Katherine Whitney is the COO of the health food giant Green Goddess and Co, happily married to her professor husband, and mother to two young daughters. She's also the author of a best-selling book about work-life balance, appearing on television and in magazines constantly and acting as a role model to a nation of working mothers. But Katherine's life isn't as easy and as balanced as the shiny façade and the together demeanor might suggest. In fact, without her dedicated assistant, Lucy Cooper, keeping her together, all the balls Katherine has in the air would likely collide. And although Lucy's job is infinitely less high powered than Katherine's, her own life is so out of balance, it's about to crash and burn too.
Lucy originally wanted a position in digital media but to get her foot in the door at Green Goddess, she accepted a position as an assistant.

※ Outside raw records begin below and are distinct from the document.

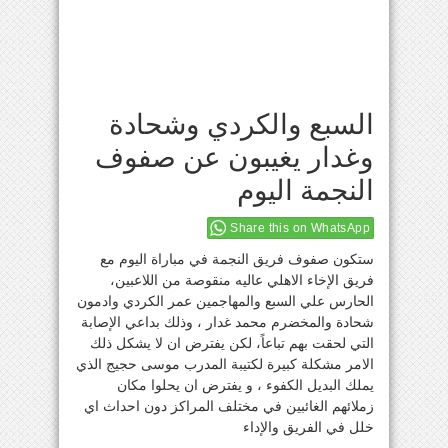
السبع والكردي وشحادة
وغدار يغيبون عن صفوف
النجمة اليوم
Share this on WhatsApp
ستكون صفوف فريق النجمة في مباراة اليوم مع
فريق الإخاء الاهلي عاليه منقوصة من اللاعبين،
الحارس علي السبع والمهاجمين عمر الكردي وادمون
شحادة والمخضرم محمد غدار ، وذلك بداعي الإصابة
التي لحقت بهم تباعاً، لكن يفترض ان لا يشكل ذلك
الامر مشكلة كبيرة لكتيبة المدرب موسى حجيج الذي
يملك البديل الكفوء ، و يفترض ان يحلوا مكان
زملائهم الغائبين في مختلف المراكز دون احداث اي
خلل في الفريق والإداء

Three years on, she's working for Katherine Whitney and has become indispensable to her, especially now when so many things are all of a sudden converging on Katherine and she's stretched thinner than she's ever been. This means that Lucy is busier than she's ever been too and she finds herself cancelling on her lovely and understanding long-term boyfriend Nick more than she should. When Nick finally proposes marriage to Lucy and she finds herself unable to say yes because of her deep-seated fear of marriage, the chaos at work keeps her from having to dwell on the mess she's making of her own life and what she needs to do to fix it. But eventually, choices will have to be made whether to help Katherine maintain the very public perfect façade she's created or whether to salvage Lucy's own life.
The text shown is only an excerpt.